After all, the fundamentals of the holiday meal are hardly open to debate.
Sure, you may have a choice in how you're going to prepare the turkey, but you're probably going to have turkey as your main course. Similarly, you may have to choose a recipe for cranberry sauce, but cranberries will unquestionably be on the table. And when it comes to dessert, you might contemplate doctoring the pumpkin pie or foregoing it in favor of pumpkin cheesecake (my personal recommendation), but you'll likely offer something pumpkin to end the meal. No, picking the menu for Thanksgiving is not the hard part. The hard part is deciding what to drink.
Thus, advice abounds in magazines this time of year, underscoring the difficulty of finding the right wine for the holiday meal. Some even call Thanksgiving the ultimate challenge for a sommelier, even though, when you get right down to it, a turkey is really just a big chicken, so you're basically stuck with only two choices: full-bodied whites or light-bodied reds.
But the rest of the meal, admittedly, does pose something of a conundrum. It ranges in flavor all over the place: from candied yams to tart cranberries to herb-infused stuffing to green beans, not to mention all that gravy. And when you realize it's not uncommon for all these foods to be served simultaneously on one plate, you see what the sommelier is up against.
So what's the answer? Well, you could forgo the wine for the most authentic of Thanksgiving drinks -- cider. It's most likely what the Pilgrims were drinking on that first Thanksgiving Day. They apparently didn't bring lots of wine with them as it did not travel well across the Atlantic in those days. It was not easy to cultivate barley and hops in the Cape Cod climate, so brewing beer, unless out of pumpkins and parsnips, was a challenge. But they had plenty of apples growing in their new location, and they knew how to turn them into a drink popular in England since Norman times. So if you want the most traditional of Thanksgiving beverages, select cider.

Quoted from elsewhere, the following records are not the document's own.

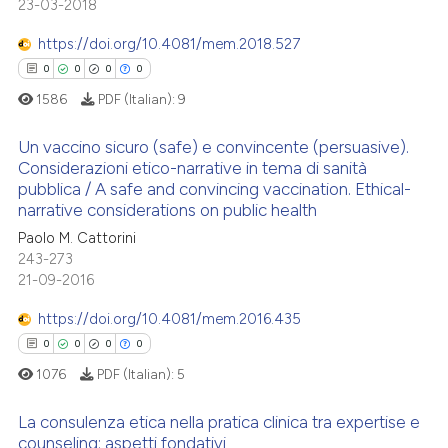
23-03-2018
Scite shows how a scientific p
0
Mentioning
citation was made.
has been cited by providing th
https://doi.org/10.4081/mem.2018.527
0
Contrasting
context of the citation, a
0
0
0
0
classification describing whet
1586
PDF (Italian):
9
it supports, mentions, or contr
the cited claim, and a label
Un vaccino sicuro (safe) e convincente (persuasive).
See how this article has been
indicating in which section the
Considerazioni etico-narrative in tema di sanità
cited at
scite.ai
pubblica / A safe and convincing vaccination. Ethical-
citation was made.
0
Citing Publications
narrative considerations on public health
Scite shows how a scientific p
0
Supporting
Paolo M. Cattorini
has been cited by providing th
0
Mentioning
243-273
context of the citation, a
21-09-2016
0
Contrasting
classification describing whet
https://doi.org/10.4081/mem.2016.435
it supports, mentions, or contr
0
0
0
0
the cited claim, and a label
1076
PDF (Italian):
5
indicating in which section the
 how this article has been
citation was made.
ed at
scite.ai
La consulenza etica nella pratica clinica tra expertise e
counseling: aspetti fondativi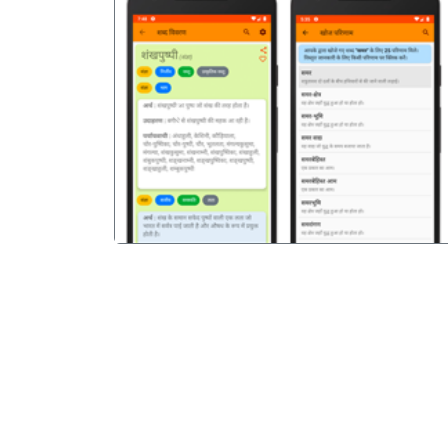
पिछला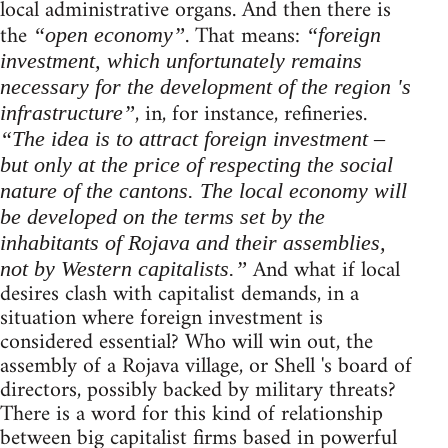
local administrative organs. And then there is
the
. That means:
“open economy”
“foreign
investment, which unfortunately remains
necessary for the development of the region 's
, in, for instance, refineries.
infrastructure”
“The idea is to attract foreign investment –
but only at the price of respecting the social
nature of the cantons. The local economy will
be developed on the terms set by the
inhabitants of Rojava and their assemblies,
And what if local
not by Western capitalists.”
desires clash with capitalist demands, in a
situation where foreign investment is
considered essential? Who will win out, the
assembly of a Rojava village, or Shell 's board of
directors, possibly backed by military threats?
There is a word for this kind of relationship
between big capitalist firms based in powerful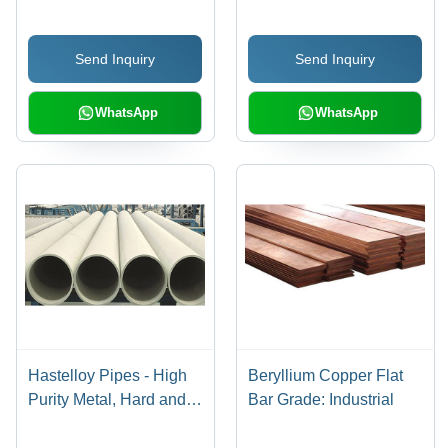
Send Inquiry
Send Inquiry
WhatsApp
WhatsApp
Hastelloy Pipes - High
Beryllium Copper Flat
Purity Metal, Hard and
Bar Grade: Industrial
Strong Construction
Material | Ideal for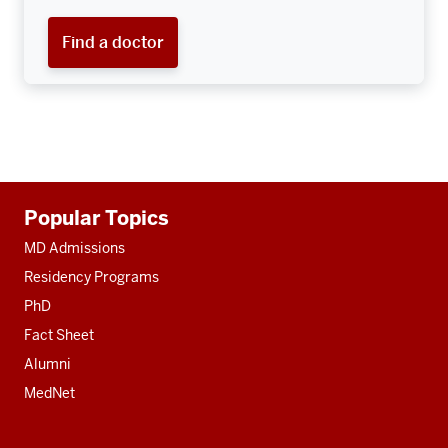
Find a doctor
Additional
Popular Topics
resources
MD Admissions
Residency Programs
PhD
Fact Sheet
Alumni
MedNet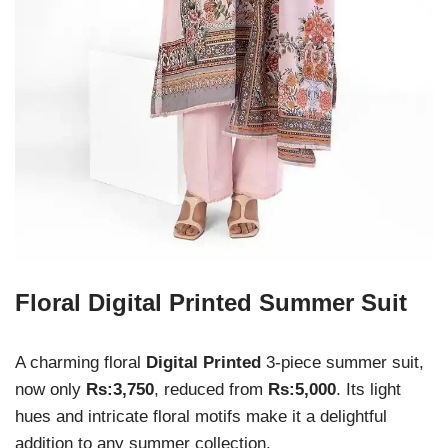
Floral Digital Printed Summer Suit
A charming floral
Digital Printed
3-piece summer suit,
now only
Rs:3,750
, reduced from
Rs:5,000
. Its light
hues and intricate floral motifs make it a delightful
addition to any summer collection.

Now, I'm not talking about the sweet cider you get each fall at the farm stand, not that there's anything wrong with that, especially if there are doughnuts on hand. I'm talking about hard cider, fermented apple juice like the Pilgrims imbibed. Nowadays craft breweries offer dry ciders reminiscent of that libation which behave more like wine. Some even imitate Champagne. Cider, after all, has the same building blocks as wine. Thirst quenching like beer but with the complexity of wine, they can offer both the acidity of a white and the tannins of a red and go well with just about everything, bringing out sweetness in certain dishes and serving as a counterpoint to others.
It's becoming increasingly easy to find such Thanksgiving-appropriate ciders at area stores. For example, Primo Vino and Cask in Cape Girardeau carries several, including at least one from France. Like me, store general manager Travis Tyson advises you to give cider a chance to rule at your house on Thanksgiving.
Not sure you want to drink cider throughout your Thanksgiving meal? Then salute the Pilgrims by putting it into something, like this dessert adapted from Food & Wine.
Press cookie dough into lightly greased 9-inch fluted tart pan. Bake at 325 degrees for 15 minutes or until set. Remove from oven, and using a spoon press down dough where it has puffed up while baking. Cool completely. Boil cider until reduced to 1/2 cup and let cool. Whisk in 3/4 cup sugar, sour cream and salt. Whisk in eggs. Pour into tart shell and bake at 350 degrees for 35 to 40 minutes, until filling is set around the edges but center jiggles slightly. Cool completely. Whip cream with remaining 2 tablespoons sugar until firm and spread on top of tart.